4
votes

I have three sparse matrices A, B, and C, and I want to compute the element-wise result of: (A*B)/C, i.e. element-wise multiply A with B, then element-wise divide by C.

Naturally, since C is sparse, division by zero results in most of the matrix elements set to infinity/nan. However, I am not interested in these elements since for my needs A is essentially a mask, and all zero indices in A should stay zeros in the result. In practice, scipy does calculate these items even though they could be masked if we decide that 0/0=0.

What is the best way to avoid the redundant calculations of elements that are zeros in A?

Example for concreteness:

A = sparse.csr_matrix(np.identity(100))
B = sparse.csr_matrix(np.identity(100) * 2)
C = sparse.csr_matrix(np.identity(100) * 5)

Z = ((A*B)/C)

Z[0,0]
>>> 0.4
Z[0,1]
>>> nan

Required result:

Z[0,0]
>>> 0.4
Z[0,1]
>>> 0.0

Note: I am mostly interested in the performance of this operation.

1
If the sparsity is the same for all matrices, we can just do the math using the data attribute, which will be a 1d array.hpaulj
That's a good point, but data contains explicit zeros.Nur L

1 Answers

3
votes

This is the best way to do this but if C.data has any 0s in it they'll still come out as NaN. How you choose to handle this probably depends on what exactly you're doing.

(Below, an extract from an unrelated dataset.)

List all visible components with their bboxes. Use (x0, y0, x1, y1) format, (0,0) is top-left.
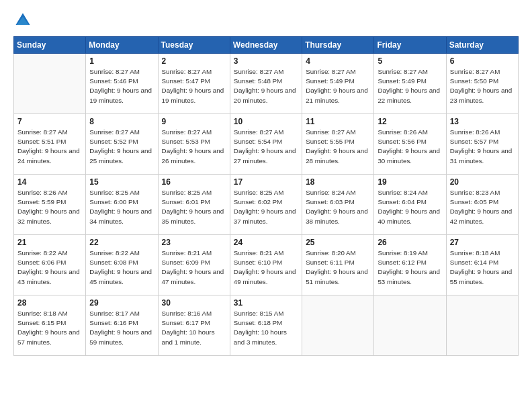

A = sparse.csr_matrix(np.identity(100))
B = sparse.csr_matrix(np.identity(100) * 2)
C = sparse.csr_matrix(np.identity(100) * 5)

C.data = 1 / C.data

Z = A*B*C

>>> Z
<100x100 sparse matrix of type '<class 'numpy.float64'>'
    with 100 stored elements in Compressed Sparse Row format>

>>> Z[0,0]
0.4
>>> Z[0,1]
0.0